Boy is that right. I took over 500 pictures the other day. I had 10 REALLY good ones and a handful of alright ones. Practice makes perfect. My problem is although I have a good eye for photography, I don't yet understand how to use my camera. I don't see what you were trying to capture in the photos, but I think you would probably benefit from a photography like me. 4H has a good one.


----------



## racer179 (Jun 7, 2009)

i think a person either has the talent for something, or doesnt. like me for instance, no matter how hard or how much i practice, i suck at cooking, i absolutely suck. you can get better at something if you do practice, but some ppl just dont have the touch for certain things.


----------



## wild_spot (Jan 30, 2008)

Read, read, read! Firstly, all (recent) digital cameras should have a macro setting, which is designed for close up shots. Learn about your camera; Do you understand white balance, different effects it may have, auto vs. manual focus, all it's different modes?

Then photography in general... You need to learn about composition techniques. I would reccomend taking some classes using an SLR camera, film is best, or digital. You really learn about the technical aspects of photography, from choosing the right film speed, ISO, Aperture etc. You learn about different types of focus and depth of field. You will learn about composition techniques such as patterns, rule of thirds, repetition, framing, etc. Hard light and soft light, best times of day for either hard light or soft light, saturation... 

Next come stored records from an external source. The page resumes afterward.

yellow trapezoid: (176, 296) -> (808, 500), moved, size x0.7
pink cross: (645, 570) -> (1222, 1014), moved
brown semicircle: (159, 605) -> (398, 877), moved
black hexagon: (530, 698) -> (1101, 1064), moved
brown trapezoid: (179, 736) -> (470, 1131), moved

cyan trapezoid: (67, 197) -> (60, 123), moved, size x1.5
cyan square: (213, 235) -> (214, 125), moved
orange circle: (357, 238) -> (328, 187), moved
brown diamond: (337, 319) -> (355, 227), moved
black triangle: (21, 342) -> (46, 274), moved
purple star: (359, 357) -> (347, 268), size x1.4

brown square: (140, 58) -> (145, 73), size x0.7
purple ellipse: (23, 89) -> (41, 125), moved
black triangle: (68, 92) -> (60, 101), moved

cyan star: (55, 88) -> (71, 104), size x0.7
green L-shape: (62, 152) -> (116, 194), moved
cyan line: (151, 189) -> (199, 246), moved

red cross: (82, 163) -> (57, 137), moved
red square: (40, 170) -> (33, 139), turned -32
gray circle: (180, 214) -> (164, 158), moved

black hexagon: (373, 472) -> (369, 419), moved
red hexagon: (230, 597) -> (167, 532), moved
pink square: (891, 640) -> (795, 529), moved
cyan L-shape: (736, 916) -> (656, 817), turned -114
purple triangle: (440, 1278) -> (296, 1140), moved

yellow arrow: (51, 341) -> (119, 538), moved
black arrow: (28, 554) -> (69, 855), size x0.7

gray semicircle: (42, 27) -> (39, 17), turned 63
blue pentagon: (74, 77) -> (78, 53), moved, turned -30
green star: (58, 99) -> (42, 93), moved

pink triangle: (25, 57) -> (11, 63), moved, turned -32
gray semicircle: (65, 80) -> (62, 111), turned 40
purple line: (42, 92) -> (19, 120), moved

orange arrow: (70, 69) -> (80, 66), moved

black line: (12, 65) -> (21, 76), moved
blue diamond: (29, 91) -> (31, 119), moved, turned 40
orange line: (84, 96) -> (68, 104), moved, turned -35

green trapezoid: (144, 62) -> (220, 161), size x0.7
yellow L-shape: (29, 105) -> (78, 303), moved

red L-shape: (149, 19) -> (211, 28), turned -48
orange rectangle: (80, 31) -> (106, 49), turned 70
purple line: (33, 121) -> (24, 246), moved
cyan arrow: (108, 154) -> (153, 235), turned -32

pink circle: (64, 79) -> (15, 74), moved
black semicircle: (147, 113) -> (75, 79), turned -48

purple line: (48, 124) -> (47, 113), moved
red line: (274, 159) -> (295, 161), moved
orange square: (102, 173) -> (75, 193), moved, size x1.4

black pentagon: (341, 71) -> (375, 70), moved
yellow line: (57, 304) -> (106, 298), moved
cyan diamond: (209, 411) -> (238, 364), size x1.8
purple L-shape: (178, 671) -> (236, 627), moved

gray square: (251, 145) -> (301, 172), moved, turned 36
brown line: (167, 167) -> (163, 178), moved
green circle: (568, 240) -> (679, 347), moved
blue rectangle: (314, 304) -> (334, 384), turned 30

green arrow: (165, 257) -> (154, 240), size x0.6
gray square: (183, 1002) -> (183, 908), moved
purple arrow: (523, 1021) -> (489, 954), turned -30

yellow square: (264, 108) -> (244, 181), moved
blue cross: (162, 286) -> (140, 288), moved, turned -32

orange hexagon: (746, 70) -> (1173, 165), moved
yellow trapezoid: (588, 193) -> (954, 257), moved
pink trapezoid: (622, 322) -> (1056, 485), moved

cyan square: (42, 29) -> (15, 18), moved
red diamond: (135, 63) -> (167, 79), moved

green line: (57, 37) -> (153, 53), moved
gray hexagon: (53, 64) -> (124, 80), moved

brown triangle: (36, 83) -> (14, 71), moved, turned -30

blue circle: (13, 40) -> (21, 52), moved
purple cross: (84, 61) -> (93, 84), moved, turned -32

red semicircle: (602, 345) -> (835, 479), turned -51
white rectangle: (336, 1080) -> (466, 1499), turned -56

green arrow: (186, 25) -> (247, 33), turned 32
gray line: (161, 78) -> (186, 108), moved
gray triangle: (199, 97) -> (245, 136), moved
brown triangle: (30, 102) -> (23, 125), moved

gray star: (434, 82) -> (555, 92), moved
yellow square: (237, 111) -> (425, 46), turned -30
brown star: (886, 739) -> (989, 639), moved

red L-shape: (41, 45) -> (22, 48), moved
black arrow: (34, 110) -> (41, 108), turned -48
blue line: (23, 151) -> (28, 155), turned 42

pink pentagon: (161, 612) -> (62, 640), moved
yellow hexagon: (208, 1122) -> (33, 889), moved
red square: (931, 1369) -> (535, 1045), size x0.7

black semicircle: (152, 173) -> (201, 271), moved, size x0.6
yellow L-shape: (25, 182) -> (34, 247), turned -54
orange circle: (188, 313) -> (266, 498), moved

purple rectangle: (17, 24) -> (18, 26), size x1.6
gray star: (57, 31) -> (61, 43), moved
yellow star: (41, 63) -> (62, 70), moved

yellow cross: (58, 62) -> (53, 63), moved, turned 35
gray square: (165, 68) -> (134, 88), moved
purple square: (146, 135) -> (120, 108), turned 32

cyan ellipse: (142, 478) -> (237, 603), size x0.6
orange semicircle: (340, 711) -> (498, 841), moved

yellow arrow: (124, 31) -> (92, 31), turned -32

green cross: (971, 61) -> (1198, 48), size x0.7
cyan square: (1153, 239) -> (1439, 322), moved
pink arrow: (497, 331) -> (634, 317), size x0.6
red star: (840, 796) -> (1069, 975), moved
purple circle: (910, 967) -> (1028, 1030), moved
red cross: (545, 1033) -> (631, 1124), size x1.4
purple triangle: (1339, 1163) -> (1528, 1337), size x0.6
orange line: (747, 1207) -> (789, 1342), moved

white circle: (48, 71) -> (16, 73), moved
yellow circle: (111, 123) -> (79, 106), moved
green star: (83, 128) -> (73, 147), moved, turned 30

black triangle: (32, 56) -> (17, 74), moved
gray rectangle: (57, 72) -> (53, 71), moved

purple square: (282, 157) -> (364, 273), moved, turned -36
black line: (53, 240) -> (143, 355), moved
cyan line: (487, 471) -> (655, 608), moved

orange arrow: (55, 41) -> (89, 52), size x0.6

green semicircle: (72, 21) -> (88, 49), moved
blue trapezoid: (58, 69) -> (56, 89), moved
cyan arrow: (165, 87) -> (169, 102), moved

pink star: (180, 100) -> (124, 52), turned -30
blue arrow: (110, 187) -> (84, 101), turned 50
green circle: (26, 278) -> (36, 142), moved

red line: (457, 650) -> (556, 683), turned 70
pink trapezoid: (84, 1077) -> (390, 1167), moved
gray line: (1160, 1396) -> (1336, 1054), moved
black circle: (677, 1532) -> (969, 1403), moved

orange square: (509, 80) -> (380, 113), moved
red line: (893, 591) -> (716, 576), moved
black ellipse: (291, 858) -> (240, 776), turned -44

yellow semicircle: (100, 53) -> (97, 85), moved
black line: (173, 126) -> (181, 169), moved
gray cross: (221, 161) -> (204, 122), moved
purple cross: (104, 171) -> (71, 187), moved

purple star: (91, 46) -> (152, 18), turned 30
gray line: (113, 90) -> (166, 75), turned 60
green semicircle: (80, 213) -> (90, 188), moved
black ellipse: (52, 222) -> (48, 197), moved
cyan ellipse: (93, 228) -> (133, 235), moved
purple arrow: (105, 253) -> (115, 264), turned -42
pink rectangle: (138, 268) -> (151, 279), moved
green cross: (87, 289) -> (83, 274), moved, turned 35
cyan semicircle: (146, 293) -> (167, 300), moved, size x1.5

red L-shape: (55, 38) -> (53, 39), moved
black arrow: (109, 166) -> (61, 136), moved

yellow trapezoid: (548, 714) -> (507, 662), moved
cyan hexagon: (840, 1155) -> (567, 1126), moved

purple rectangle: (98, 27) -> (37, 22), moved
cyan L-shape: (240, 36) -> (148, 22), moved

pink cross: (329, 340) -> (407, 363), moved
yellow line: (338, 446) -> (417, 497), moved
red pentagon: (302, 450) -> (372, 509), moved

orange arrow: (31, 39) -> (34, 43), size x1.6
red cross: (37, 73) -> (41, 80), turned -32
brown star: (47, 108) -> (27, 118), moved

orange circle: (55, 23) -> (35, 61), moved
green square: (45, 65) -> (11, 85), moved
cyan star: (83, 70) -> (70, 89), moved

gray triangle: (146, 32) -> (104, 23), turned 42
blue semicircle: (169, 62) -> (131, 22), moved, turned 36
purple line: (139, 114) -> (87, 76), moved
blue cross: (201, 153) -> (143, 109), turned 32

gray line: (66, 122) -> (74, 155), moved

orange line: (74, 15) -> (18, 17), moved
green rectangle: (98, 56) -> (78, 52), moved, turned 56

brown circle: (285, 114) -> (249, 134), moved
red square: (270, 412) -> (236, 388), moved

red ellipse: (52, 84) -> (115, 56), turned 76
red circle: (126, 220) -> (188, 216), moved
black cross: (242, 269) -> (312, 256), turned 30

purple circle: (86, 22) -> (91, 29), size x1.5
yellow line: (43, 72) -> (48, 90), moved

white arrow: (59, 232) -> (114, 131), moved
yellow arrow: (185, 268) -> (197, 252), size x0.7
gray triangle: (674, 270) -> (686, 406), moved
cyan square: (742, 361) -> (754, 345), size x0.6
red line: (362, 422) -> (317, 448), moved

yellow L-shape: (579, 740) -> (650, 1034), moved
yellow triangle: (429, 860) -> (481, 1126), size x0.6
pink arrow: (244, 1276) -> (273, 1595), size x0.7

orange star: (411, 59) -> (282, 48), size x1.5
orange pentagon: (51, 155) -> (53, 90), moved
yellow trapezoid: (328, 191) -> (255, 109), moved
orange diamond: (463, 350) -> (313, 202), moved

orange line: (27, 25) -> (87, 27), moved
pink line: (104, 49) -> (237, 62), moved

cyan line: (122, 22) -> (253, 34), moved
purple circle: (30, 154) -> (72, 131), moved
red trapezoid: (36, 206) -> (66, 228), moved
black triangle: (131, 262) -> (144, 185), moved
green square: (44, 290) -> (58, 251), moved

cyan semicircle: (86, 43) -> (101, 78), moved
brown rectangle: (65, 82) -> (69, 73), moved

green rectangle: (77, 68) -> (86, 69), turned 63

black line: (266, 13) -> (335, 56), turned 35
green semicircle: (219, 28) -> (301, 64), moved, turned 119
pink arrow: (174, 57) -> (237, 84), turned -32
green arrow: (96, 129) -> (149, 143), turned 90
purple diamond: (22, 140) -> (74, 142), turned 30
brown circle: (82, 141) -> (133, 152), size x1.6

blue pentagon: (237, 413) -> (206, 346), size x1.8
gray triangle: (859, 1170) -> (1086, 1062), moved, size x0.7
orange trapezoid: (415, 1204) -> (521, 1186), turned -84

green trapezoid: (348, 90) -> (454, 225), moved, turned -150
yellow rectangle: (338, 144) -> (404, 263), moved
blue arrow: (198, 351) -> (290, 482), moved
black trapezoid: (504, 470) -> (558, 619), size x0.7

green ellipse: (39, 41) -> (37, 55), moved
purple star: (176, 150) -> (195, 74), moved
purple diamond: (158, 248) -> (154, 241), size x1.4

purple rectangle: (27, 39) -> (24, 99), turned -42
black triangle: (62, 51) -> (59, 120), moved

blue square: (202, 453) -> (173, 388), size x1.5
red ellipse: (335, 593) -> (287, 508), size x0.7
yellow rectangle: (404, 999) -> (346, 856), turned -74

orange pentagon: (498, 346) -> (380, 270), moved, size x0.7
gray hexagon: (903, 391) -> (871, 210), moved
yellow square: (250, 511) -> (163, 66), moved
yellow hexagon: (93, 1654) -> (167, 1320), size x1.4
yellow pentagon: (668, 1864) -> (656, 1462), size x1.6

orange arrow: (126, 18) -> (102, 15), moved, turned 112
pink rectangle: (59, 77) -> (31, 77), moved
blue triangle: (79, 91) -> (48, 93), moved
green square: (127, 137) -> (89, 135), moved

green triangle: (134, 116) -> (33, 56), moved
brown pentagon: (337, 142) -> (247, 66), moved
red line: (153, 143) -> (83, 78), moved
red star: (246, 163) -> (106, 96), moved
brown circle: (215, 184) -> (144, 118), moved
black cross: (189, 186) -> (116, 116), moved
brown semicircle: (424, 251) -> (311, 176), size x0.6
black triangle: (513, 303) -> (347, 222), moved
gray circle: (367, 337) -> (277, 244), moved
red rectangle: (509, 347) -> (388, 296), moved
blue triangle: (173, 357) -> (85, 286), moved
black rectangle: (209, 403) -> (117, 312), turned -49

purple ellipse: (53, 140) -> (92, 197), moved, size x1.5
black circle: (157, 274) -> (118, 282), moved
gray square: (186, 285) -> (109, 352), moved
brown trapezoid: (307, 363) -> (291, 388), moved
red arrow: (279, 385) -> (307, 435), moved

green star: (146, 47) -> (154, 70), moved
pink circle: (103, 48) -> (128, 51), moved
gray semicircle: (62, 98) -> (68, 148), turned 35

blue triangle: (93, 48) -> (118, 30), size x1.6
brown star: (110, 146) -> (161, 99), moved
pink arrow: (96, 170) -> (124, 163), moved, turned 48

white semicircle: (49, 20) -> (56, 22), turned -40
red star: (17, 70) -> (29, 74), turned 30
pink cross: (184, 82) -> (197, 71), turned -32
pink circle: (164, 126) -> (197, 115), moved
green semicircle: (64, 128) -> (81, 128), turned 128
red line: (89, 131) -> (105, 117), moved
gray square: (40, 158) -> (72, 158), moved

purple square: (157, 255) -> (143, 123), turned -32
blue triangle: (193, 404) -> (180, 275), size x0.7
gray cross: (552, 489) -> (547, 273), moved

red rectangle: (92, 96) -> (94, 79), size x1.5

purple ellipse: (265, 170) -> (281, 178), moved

Developing your own film and learning learning how to print your own photos is an amazing thing, and you really get an understanding of the elements that go into a good photo that you will never get with a simple POS camera.


----------



## TaMMa89 (Apr 12, 2008)

I agree with above^^. You need more practice. And in my opinion, the first photo was the best one.

I don't count photography as my hobby but I phograph occasionally and have found some tips I've noticed good.

1)Remove obtrusive, unwanted objects if you can (eg redundant garden tools if you try to photograph flowers, "background" cars and bikes etc if you try to catch natural landscape). Those objects are often ugly, broke the 'magic' of the picture and steal your attention from the primary object. 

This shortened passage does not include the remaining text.